What do we know about sleep aid Melatonin?

The hormone melatonin regulates a person’s sleep-wake cycles, and many believe that the melatonin supplement to be the cure for sleepless nights. Some people swear that melatonin is a huge assist at getting a good night’s rest as it helps people sleep longer or fall asleep more quickly.

However, some people err on the side of caution when it comes to taking melatonin pills because they wonder if the pill is more of a placebo and has a psychological component over a physical one. People are also unsure of potential side effects that accompany melatonin supplements.

“The production and release of melatonin in the brain is connected to time of day, increasing when it’s dark and decreasing when it’s light,” reports mayoclinic.org.

Doctors may suggest the melatonin supplement to patients with sleep disorders, insomnia, or those who work night shifts and have trouble catching up on sleep during the day. Many melatonin users believe that the supplement does indeed help them get into a better sleep routine.

Olympic Heights sophomore Logan Hesano, who takes melatonin supplements, said that he “used to go to sleep around 12:30 to 1 am, but after taking melatonin at 10, falling asleep at 10:30 pm is a lot easier and subtle.” Hesano’s sleep disorder was helped with a little supplement of melatonin in his night-time routine, so this proves that melatonin does actually work to help people have a better sleep in the short run.

OH sophomore Alex Schnobrick added that taking melatonin “improved [his] sleep a lot.”

However, there are others that believe that melatonin is a placebo, a medical treatment not containing any active ingredient designed to deceive the participant but often can still produce a physical effect on the individual.  

In a review from the National Center for Complementary and Integrative Health (NCCIH), the findings showed that taking melatonin versus taking a placebo pill helped people go to sleep faster, proving melatonin’s medical effect on the circadian rhythm.

Another concern is whether or not melatonin is safe to use on a daily basis.

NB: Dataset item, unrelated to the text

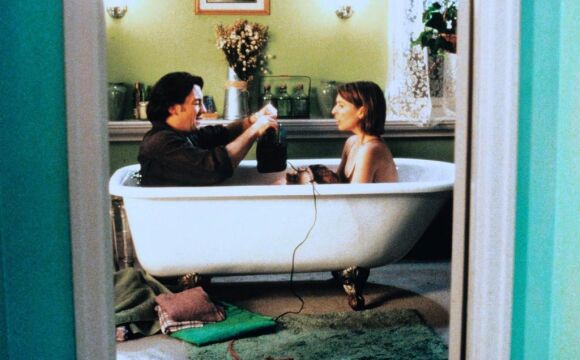 At what (x,y) coordinates should I click in order to perform the action: click on flowers on a counter top. Please return your answer as a coordinate pair (x, y). Looking at the image, I should click on (224, 37). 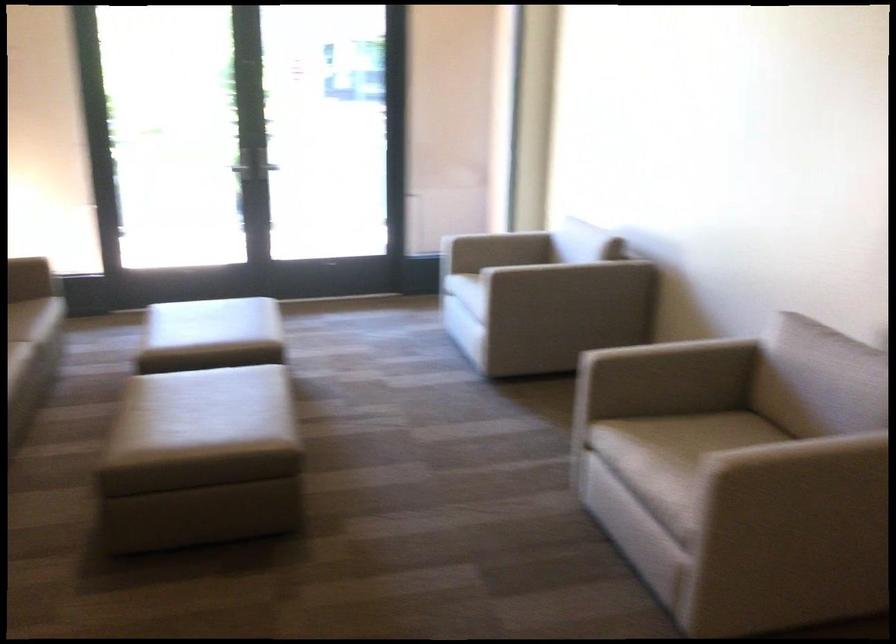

According to the NCCIH, out of 31 tested melatonin supplement providers, most pills contain more than what is listed on the label. The NCCIH reported that 26 percent of the supplements contained or had traces of serotonin which can have relatively harmful effects on the body. Serotonin is a hormone associated with reward and mood. 

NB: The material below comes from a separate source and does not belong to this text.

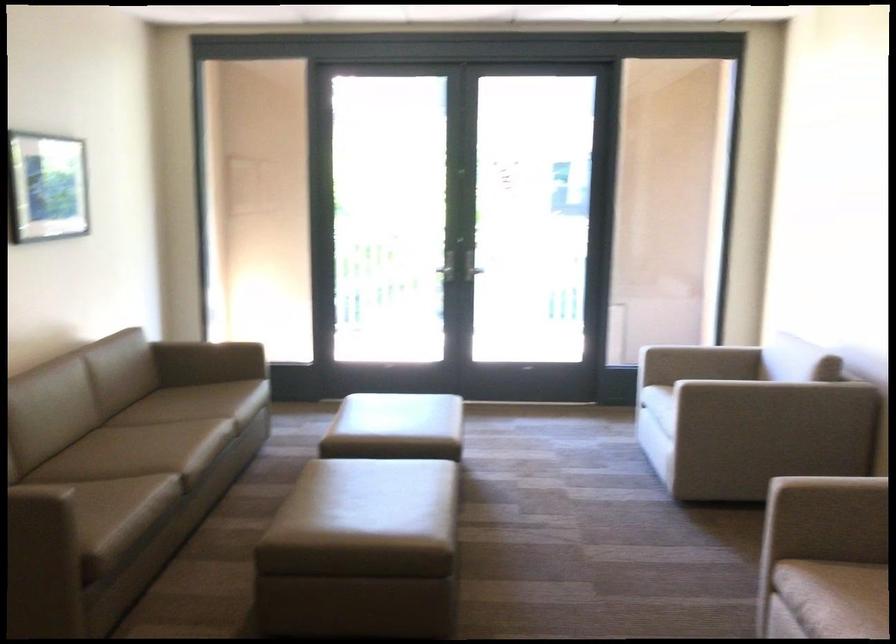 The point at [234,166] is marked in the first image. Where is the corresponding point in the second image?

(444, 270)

Serotonin is believed by doctors to be the addictive hormone as people feel a sense of reward when serotonin is released in the brain, making them more likely to take part in the action again. In this case, the addictive action could be taking melatonin.

The Food and Drug Administration (FDA) labels the melatonin supplement as a dietary supplement, which receives fewer regulations than a labeled prescription or over-the-counter medicine. In other countries, melatonin is listed as a drug, and it is monitored closely; however, in the United States, melatonin is not well-regulated. 

Furthermore, if people rely only on melatonin for a long period of time, the brain could build a tolerance to having the same dose every night. The problem with this is that when people stop taking melatonin, their bodies will not produce enough natural melatonin to get them tired enough to sleep. This has been seen to cause cases of insomnia due to the interrupted sleep cycles.

Mild side effects have been reported for children who take the melatonin supplement, including headaches and nausea. These side effects are minor, and many melatonin users do not even acknowledge the effects of taking melatonin.

It appears that the best advice for those considering taking the melatonin supplement is the age-old advice that seems to apply universally: everything in moderation.